The perforated lateral system connects to a header manifold. The manifold connects to the supply line from the pump. The pump station has controls set to deliver four doses each of about 25 percent of the average daily sewage flow to the rock layer of the mound. This amount of effluent will be spread over the entire rock layer.

The system I described does not have “perfect” distribution. The perforations are spaced 36 inches by 40 inches. This is 9.9 square feet of area. The effluent flowing down through the 9-inch-deep rock layer spreads out a little, but likely not more than about a couple of square feet. Therefore, some of the effluent will have to move laterally (sideways) in order to reach other parts of the sand layer.

Research has shown the rock bed and sand layer will remain aerobic with this perforation spacing and four doses each of 25 percent of the average daily sewage flow. The total daily application should not be greater than 1.2 gallons per square foot of the rock layer in contact with the clean sand layer. A heavier application will cause the mound to fail.

If effluent flowed into the mound by gravity, there would need to be 4-inch pipes with 1/2-inch perforations. Smaller perforations would plug with gravity flow.

In a 4-inch perforated pipe, the effluent would flow out of the first two or three perforations for a distance of less than one foot. There would be no way for effluent to get to the far end of the mound rock layer unless a biomat would form on the sand layer. And with proper mound performance there should be no biomat.

Experience has shown mounds using gravity distribution of effluent will fail in a fairly short period. That is why pressure distribution is required for long mound life.

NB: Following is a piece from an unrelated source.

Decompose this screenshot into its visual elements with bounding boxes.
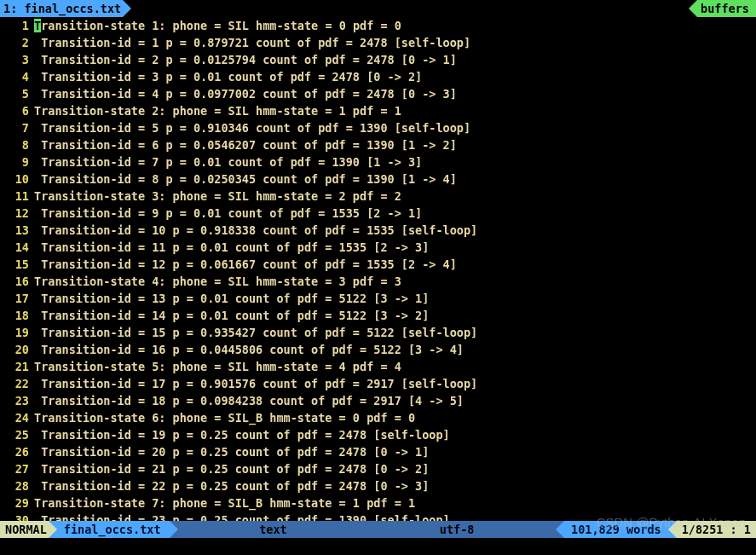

The regulation to which you object is based on sound technical information and field experience. While it is true the cost of the onsite system will be increased when a pumping station is added, it is also true the life of the system will be much longer. And this is what we in the onsite sewage treatment industry must be interested in — long life systems.

In my opinion, 36 inches is the maximum spacing for perforations in a mound effluent distribution system with laterals spaced at 40 inches. Some codes allow a 5-foot perforation spacing. The rock layer of a mound should be no wider than 10 feet, so there would still need to be three perforated laterals. Or incorrect design might go to a 15-foot-wide rock layer, which further defeats the purpose of a mound.

With 5-foot perforation spacing and a 40-inch perforated lateral spacing in a 10-foot-wide rock layer, the area supplied by the perforation is 16.5 square feet. The 1-square-foot rock area in the clean sand under the perforation now has to try and supply effluent to 16.5 square feet. If the perforation spacing is 5 feet by 5 feet, the area is 25 square feet per perforation. I do not believe these spacings can result in suitable effluent distribution.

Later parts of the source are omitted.